Zelf kan ik op tijd en stond genieten van een gezonde krachtterm. Want vindt u ook niet dat het vloeken in een verdomhoekje is geraakt? Ik hoor vader nog altijd
'miljaarde miljaarde miljaarde verdoeme' roepen als het net begon te regenen terwijl hij in de tuin wou werken. En dan was hij niet eens in
form.
In de bioscoop had ik onlangs zin om vaders gevloek te kopiëren. Een eenvoudige 'chips' had niet geholpen. Al lagen die tot krakende schijfjes vermaakte aardappelen wel aan de basis van mijn behoefte tot vloeken.

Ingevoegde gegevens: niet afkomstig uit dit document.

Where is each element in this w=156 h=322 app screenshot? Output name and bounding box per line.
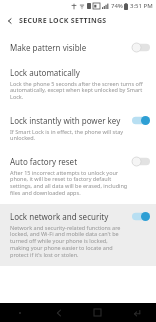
staticText: SECURE LOCK SETTINGS bbox=[19, 16, 107, 26]
staticText: Lock network and security bbox=[10, 211, 109, 222]
button[interactable]: Home bbox=[117, 303, 156, 322]
button[interactable]: Lock automatically bbox=[0, 60, 156, 108]
button[interactable]: Back bbox=[4, 15, 16, 27]
button[interactable]: Lock instantly with power key bbox=[0, 108, 156, 149]
staticText: Make pattern visible bbox=[10, 42, 87, 53]
staticText: Lock instantly with power key bbox=[10, 115, 121, 126]
button[interactable]: Lock network and security toggle bbox=[132, 212, 150, 221]
staticText: If Smart Lock is in effect, the phone wi… bbox=[10, 128, 128, 142]
button[interactable]: Lock instantly with power key toggle bbox=[132, 116, 150, 125]
button[interactable]: Lock network and security bbox=[0, 204, 156, 266]
button[interactable]: Auto factory reset bbox=[0, 149, 156, 204]
staticText: Auto factory reset bbox=[10, 156, 78, 167]
button[interactable]: Auto factory reset toggle bbox=[132, 157, 150, 166]
button[interactable]: Make pattern visible toggle bbox=[132, 43, 150, 52]
button[interactable]: Make pattern visible bbox=[0, 35, 156, 60]
staticText: Network and security-related functions a… bbox=[10, 224, 128, 259]
staticText: 3:51 PM bbox=[130, 2, 153, 10]
button[interactable]: Back bbox=[39, 303, 78, 322]
staticText: 74% bbox=[111, 2, 123, 10]
staticText: After 15 incorrect attempts to unlock yo… bbox=[10, 169, 128, 197]
button[interactable]: Recents bbox=[78, 303, 117, 322]
staticText: Lock the phone 5 seconds after the scree… bbox=[10, 80, 146, 101]
staticText: Lock automatically bbox=[10, 67, 80, 78]
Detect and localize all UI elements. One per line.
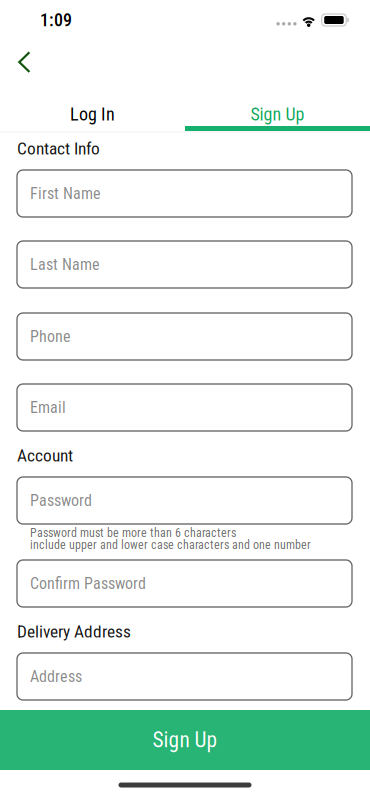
button[interactable]: Address [17, 653, 352, 700]
staticText: First Name [30, 184, 101, 203]
button[interactable]: Confirm Password [17, 560, 352, 607]
button[interactable]: Log In [0, 84, 185, 125]
staticText: Password must be more than 6 characters [30, 526, 236, 540]
button[interactable]: Last Name [17, 241, 352, 288]
staticText: Log In [70, 104, 115, 125]
staticText: Email [30, 398, 66, 417]
staticText: 1:09 [40, 10, 72, 31]
staticText: Delivery Address [17, 621, 131, 642]
button[interactable]: Sign Up [0, 710, 370, 770]
staticText: Phone [30, 327, 71, 346]
staticText: Sign Up [250, 104, 304, 125]
button[interactable]: Back [0, 40, 50, 84]
staticText: Sign Up [152, 728, 218, 752]
staticText: include upper and lower case characters … [30, 538, 311, 552]
button[interactable]: Email [17, 384, 352, 431]
button[interactable]: Sign Up [185, 84, 370, 125]
button[interactable]: First Name [17, 170, 352, 217]
staticText: Address [30, 667, 82, 686]
staticText: Account [17, 445, 73, 466]
button[interactable]: Phone [17, 313, 352, 360]
staticText: Last Name [30, 255, 100, 274]
staticText: Password [30, 491, 92, 510]
button[interactable]: Password [17, 477, 352, 524]
staticText: Contact Info [17, 138, 100, 159]
staticText: Confirm Password [30, 574, 146, 593]
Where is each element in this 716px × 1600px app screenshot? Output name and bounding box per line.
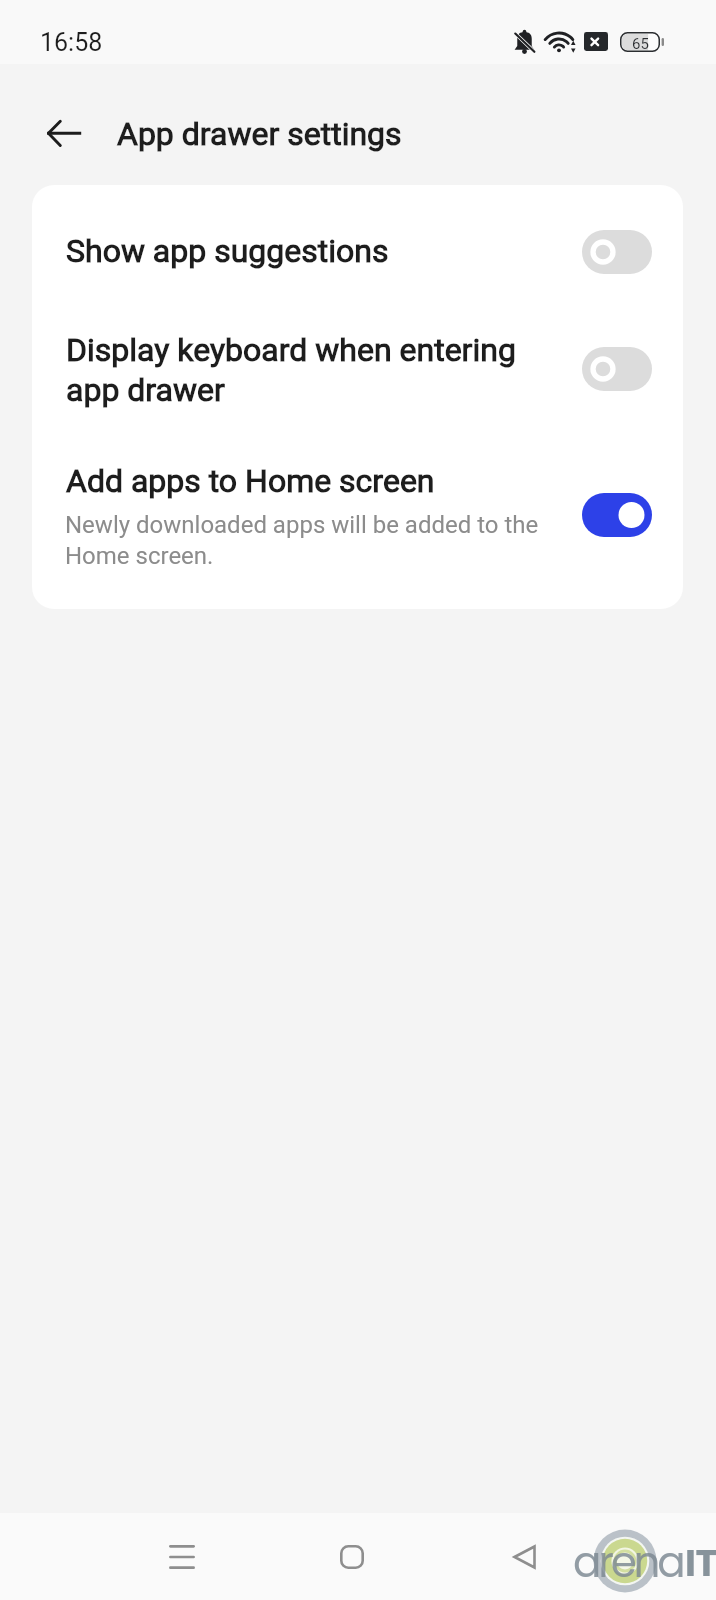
- button[interactable]: Home: [304, 1513, 400, 1600]
- button[interactable]: Switch off: [582, 347, 652, 391]
- staticText: 65: [632, 35, 649, 53]
- staticText: app drawer: [66, 371, 225, 409]
- button[interactable]: Switch on: [582, 493, 652, 537]
- staticText: IT: [685, 1537, 716, 1589]
- button[interactable]: [32, 185, 682, 281]
- staticText: Show app suggestions: [66, 232, 389, 270]
- staticText: 16:58: [40, 28, 103, 57]
- staticText: Newly downloaded apps will be added to t…: [65, 511, 539, 539]
- staticText: arena: [573, 1533, 683, 1592]
- button[interactable]: Back: [33, 103, 95, 165]
- button[interactable]: [32, 425, 682, 575]
- staticText: App drawer settings: [117, 115, 402, 153]
- staticText: Add apps to Home screen: [66, 462, 435, 500]
- button[interactable]: Back: [476, 1513, 572, 1600]
- staticText: Home screen.: [65, 542, 214, 570]
- button[interactable]: Recent apps: [134, 1513, 230, 1600]
- button[interactable]: [32, 285, 682, 415]
- button[interactable]: Switch off: [582, 230, 652, 274]
- staticText: Display keyboard when entering: [66, 331, 516, 369]
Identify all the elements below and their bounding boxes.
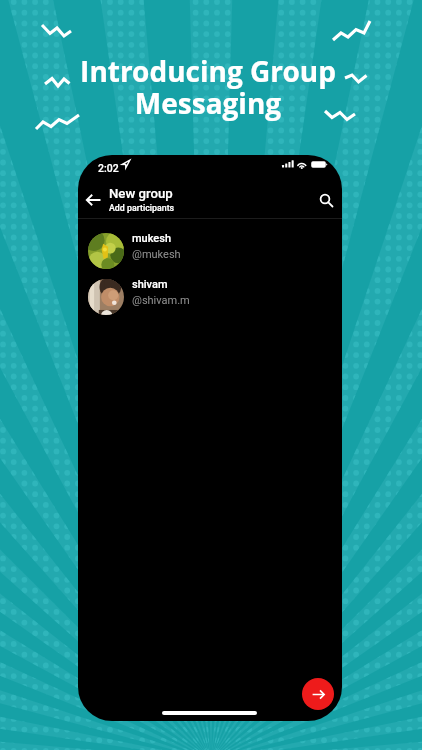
button[interactable]: Search	[311, 185, 341, 215]
staticText: shivam	[132, 278, 168, 291]
staticText: @shivam.m	[132, 294, 190, 307]
staticText: New group	[109, 186, 173, 201]
staticText: 2:02	[98, 162, 119, 174]
staticText: Introducing Group Messaging	[80, 52, 336, 122]
staticText: @mukesh	[132, 248, 181, 261]
button[interactable]: mukesh	[78, 228, 342, 274]
button[interactable]: shivam	[78, 274, 342, 320]
button[interactable]: Next	[302, 678, 334, 710]
staticText: mukesh	[132, 232, 172, 245]
button[interactable]: Back	[78, 185, 108, 215]
staticText: Add participants	[109, 203, 175, 213]
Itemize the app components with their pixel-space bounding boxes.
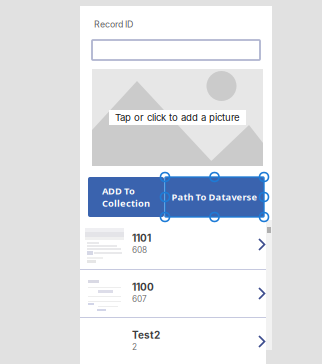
staticText: Test2: [132, 329, 160, 341]
button[interactable]: Path To Dataverse: [165, 177, 264, 217]
staticText: 1101: [132, 232, 151, 244]
staticText: Tap or click to add a picture: [115, 112, 240, 123]
button[interactable]: 1100: [80, 270, 266, 318]
staticText: 607: [132, 294, 147, 304]
staticText: 2: [132, 342, 137, 352]
staticText: Record ID: [94, 19, 133, 30]
staticText: 608: [132, 245, 147, 255]
button[interactable]: ADD To Collection: [88, 177, 164, 217]
staticText: Path To Dataverse: [172, 191, 258, 203]
button[interactable]: Test2: [80, 318, 266, 364]
staticText: 1100: [132, 281, 154, 293]
staticText: ADD To Collection: [102, 185, 150, 209]
button[interactable]: 1101: [80, 221, 266, 269]
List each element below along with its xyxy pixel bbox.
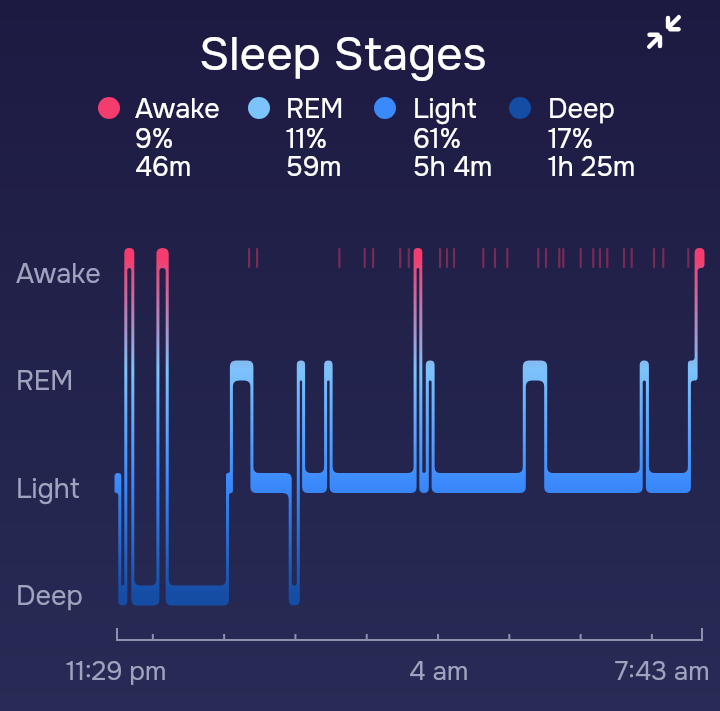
staticText: REM <box>16 364 74 398</box>
staticText: Awake <box>16 257 101 291</box>
staticText: 7:43 am <box>615 655 710 688</box>
staticText: Deep <box>16 579 83 613</box>
staticText: Awake <box>135 92 220 126</box>
staticText: 9% <box>135 122 174 156</box>
staticText: Deep <box>548 92 615 126</box>
staticText: 11% <box>286 122 328 156</box>
staticText: 17% <box>548 122 594 156</box>
staticText: 46m <box>135 150 192 184</box>
staticText: 1h 25m <box>548 150 636 184</box>
staticText: 61% <box>413 122 462 156</box>
button[interactable]: Collapse <box>640 8 688 56</box>
staticText: Sleep Stages <box>199 25 487 84</box>
staticText: REM <box>286 92 344 126</box>
staticText: 11:29 pm <box>66 655 167 688</box>
staticText: 5h 4m <box>413 150 493 184</box>
staticText: 59m <box>286 150 342 184</box>
staticText: Light <box>413 92 477 126</box>
staticText: Light <box>16 472 80 506</box>
staticText: 4 am <box>409 655 469 688</box>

We hadden een ticket voor de film ‘Wonka’ gekocht, naar het personage uit ‘Charlie and the Chocolate Factory’. Ik ben geen musicalfan en ik heb een grote angst voor chips-eters in mijn onmiddellijke omgeving. Maar ik ben wel fan van Roald Dahl, dus ik liet me overhalen.
Het werd nog erger dan gevreesd.
Voor ons nam een mama met haar zoon en dochter plaats. De zoon had zo’n grote berg snoep vast dat hij niet meer zag waar hij liep. Hij botste tegen de zetels omhoog.
“Als ik eenmaal begin te vreten, kan ik niet meer ophouden”, zei de mama. Echt waar, ze gebruikte het woord ‘
vreten’. Er bleek geen woord van gelogen te zijn.
Er ontstond een slechte symfonie van chips- en popcorneters. Af en toe dacht ik dat ze al etend meededen met de muziek van de film. Ik kon mijn gedachten niet bij de film houden. Het leken wel toverchipszakken. Ze geraakten niet leeg.
Het zit wellicht tussen mijn oren, die misofonie. Geneesmiddelen zijn er niet.
Enkel thuisblijven en daar de chips verstoppen.